A recent discussion on Retailwire asks, “Does Big Data Have to Be So Big?” APT SVP Jonathan Marek had this to say on the matter:
Slowly but surely the industry is coming around to the rational point of view on Big Data. Bigness is not a virtue in and of itself. Actionable data is one step closer to the right end goal, because it starts to build in the idea of getting an ROI on data analysis. And here, there is also rightly a Bayesian aspect. Executives must have a deep understanding of how their business works, so that they can rightly assign the right level of belief in what the data is allegedly saying.

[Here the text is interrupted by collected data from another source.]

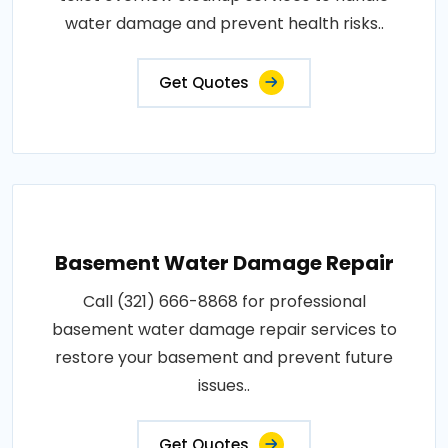
water damage and prevent health risks..
Get Quotes
Basement Water Damage Repair
Call (321) 666-8868 for professional
basement water damage repair services to
restore your basement and prevent future
issues..
Get Quotes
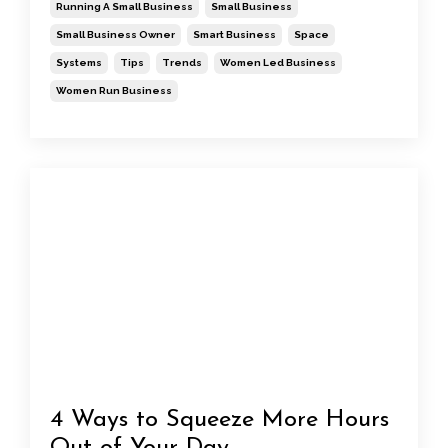
Running A Small Business
Small Business
Small Business Owner
Smart Business
Space
Systems
Tips
Trends
Women Led Business
Women Run Business
4 Ways to Squeeze More Hours
Out of Your Day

Retailers also need to learn that certain methods of analysis create more actionable insights. To take a silly, non-ad example: if I scrape social websites and see lots of customers think I should paint my stores green, so what? Maybe that gives me a hypothesis. But it doesn’t mean there will be ANY return on that investment. If I actually do it in 10 stores and see a statistically significant sales lift big enough to justify the investment, then that is much more actionable. And then, if I can use lots of data (dare I say Big Data?) to sort out which stores or customers show the greatest incremental lift, then I can further target the investment for greater return.
That’s the key. Big Data => cash ROI, not “interesting sounding ideas that seem like they will probably make me money”. Too much of the Big Data space is still in the latter world.